In the answer, each entry below appears exactly as given, and no picture appears at all.

* _SOURCE MATERIAL_
+ + + + +

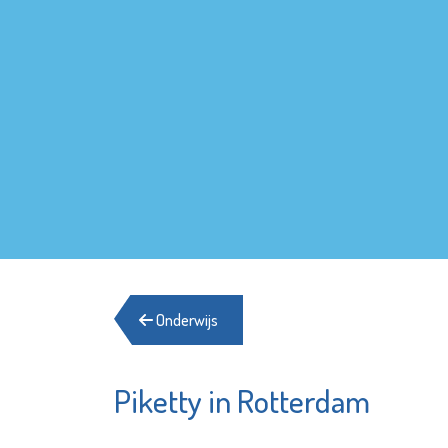
Onderwijs
Piketty in Rotterdam
Franciscus
MAES no
Bekijk de pagina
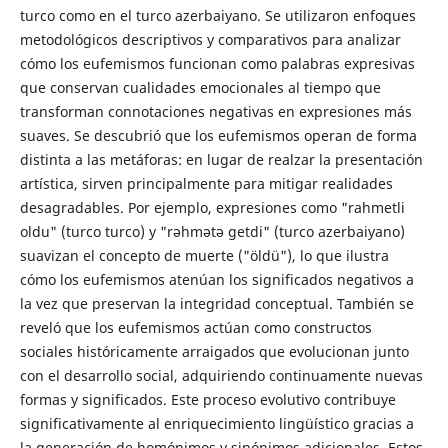
turco como en el turco azerbaiyano. Se utilizaron enfoques
metodológicos descriptivos y comparativos para analizar
cómo los eufemismos funcionan como palabras expresivas
que conservan cualidades emocionales al tiempo que
transforman connotaciones negativas en expresiones más
suaves. Se descubrió que los eufemismos operan de forma
distinta a las metáforas: en lugar de realzar la presentación
artística, sirven principalmente para mitigar realidades
desagradables. Por ejemplo, expresiones como "rahmetli
oldu" (turco turco) y "rəhmətə getdi" (turco azerbaiyano)
suavizan el concepto de muerte ("öldü"), lo que ilustra
cómo los eufemismos atenúan los significados negativos a
la vez que preservan la integridad conceptual. También se
reveló que los eufemismos actúan como constructos
sociales históricamente arraigados que evolucionan junto
con el desarrollo social, adquiriendo continuamente nuevas
formas y significados. Este proceso evolutivo contribuye
significativamente al enriquecimiento lingüístico gracias a
la generación de homónimos y sinónimos adicionales. Estos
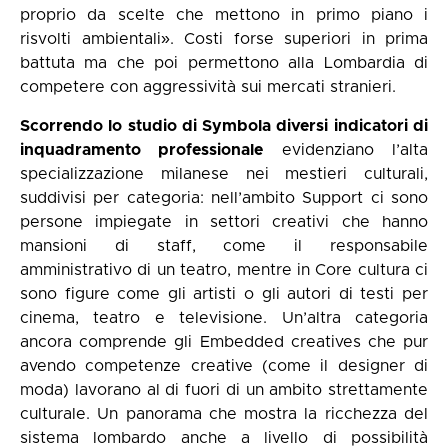
proprio da scelte che mettono in primo piano i
risvolti ambientali». Costi forse superiori in prima
battuta ma che poi permettono alla Lombardia di
competere con aggressività sui mercati stranieri.
Scorrendo lo studio di Symbola diversi indicatori di
inquadramento professionale
evidenziano l’alta
specializzazione milanese nei mestieri culturali,
suddivisi per categoria: nell’ambito Support ci sono
persone impiegate in settori creativi che hanno
mansioni di staff, come il responsabile
amministrativo di un teatro, mentre in Core cultura ci
sono figure come gli artisti o gli autori di testi per
cinema, teatro e televisione. Un’altra categoria
ancora comprende gli Embedded creatives che pur
avendo competenze creative (come il designer di
moda) lavorano al di fuori di un ambito strettamente
culturale. Un panorama che mostra la ricchezza del
sistema lombardo anche a livello di possibilità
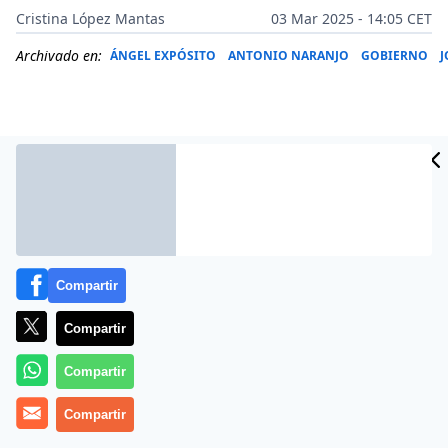
Cristina López Mantas
03 Mar 2025 - 14:05 CET
Archivado en:
ÁNGEL EXPÓSITO
ANTONIO NARANJO
GOBIERNO
J
Compartir
Compartir
Más información
Compartir
Compartir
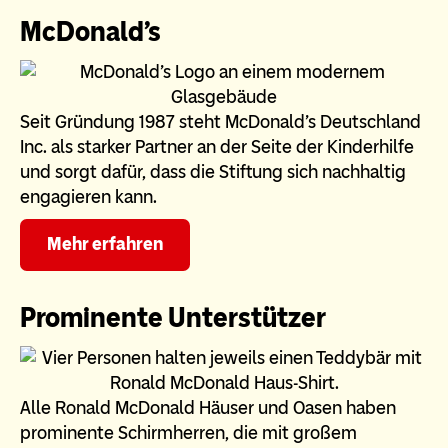
McDonald’s
Seit Gründung 1987 steht McDonald’s Deutschland
Inc. als starker Partner an der Seite der Kinderhilfe
und sorgt dafür, dass die Stiftung sich nachhaltig
engagieren kann.
Mehr erfahren
Prominente Unterstützer
Alle Ronald McDonald Häuser und Oasen haben
prominente Schirmherren, die mit großem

+ + + + +

* _SOLUTION FOR THIS PROBLEM_
Onderwijs
Piketty in Rotterdam
Franciscus
MAES no
Bekijk de pagina
turco como en el turco azerbaiyano. Se utilizaron enfoques
metodológicos descriptivos y comparativos para analizar
cómo los eufemismos funcionan como palabras expresivas
que conservan cualidades emocionales al tiempo que
transforman connotaciones negativas en expresiones más
suaves. Se descubrió que los eufemismos operan de forma
distinta a las metáforas: en lugar de realzar la presentación
artística, sirven principalmente para mitigar realidades
desagradables. Por ejemplo, expresiones como "rahmetli
oldu" (turco turco) y "rəhmətə getdi" (turco azerbaiyano)
suavizan el concepto de muerte ("öldü"), lo que ilustra
cómo los eufemismos atenúan los significados negativos a
la vez que preservan la integridad conceptual. También se
reveló que los eufemismos actúan como constructos
sociales históricamente arraigados que evolucionan junto
con el desarrollo social, adquiriendo continuamente nuevas
formas y significados. Este proceso evolutivo contribuye
significativamente al enriquecimiento lingüístico gracias a
la generación de homónimos y sinónimos adicionales. Estos
proprio da scelte che mettono in primo piano i
risvolti ambientali». Costi forse superiori in prima
battuta ma che poi permettono alla Lombardia di
competere con aggressività sui mercati stranieri.
Scorrendo lo studio di Symbola diversi indicatori di
inquadramento professionale
evidenziano l’alta
specializzazione milanese nei mestieri culturali,
suddivisi per categoria: nell’ambito Support ci sono
persone impiegate in settori creativi che hanno
mansioni di staff, come il responsabile
amministrativo di un teatro, mentre in Core cultura ci
sono figure come gli artisti o gli autori di testi per
cinema, teatro e televisione. Un’altra categoria
ancora comprende gli Embedded creatives che pur
avendo competenze creative (come il designer di
moda) lavorano al di fuori di un ambito strettamente
culturale. Un panorama che mostra la ricchezza del
sistema lombardo anche a livello di possibilità
Cristina López Mantas
03 Mar 2025 - 14:05 CET
Archivado en:
ÁNGEL EXPÓSITO
ANTONIO NARANJO
GOBIERNO
J
Compartir
Compartir
Más información
Compartir
Compartir
McDonald’s
Seit Gründung 1987 steht McDonald’s Deutschland
Inc. als starker Partner an der Seite der Kinderhilfe
und sorgt dafür, dass die Stiftung sich nachhaltig
engagieren kann.
Mehr erfahren
Prominente Unterstützer
Alle Ronald McDonald Häuser und Oasen haben
prominente Schirmherren, die mit großem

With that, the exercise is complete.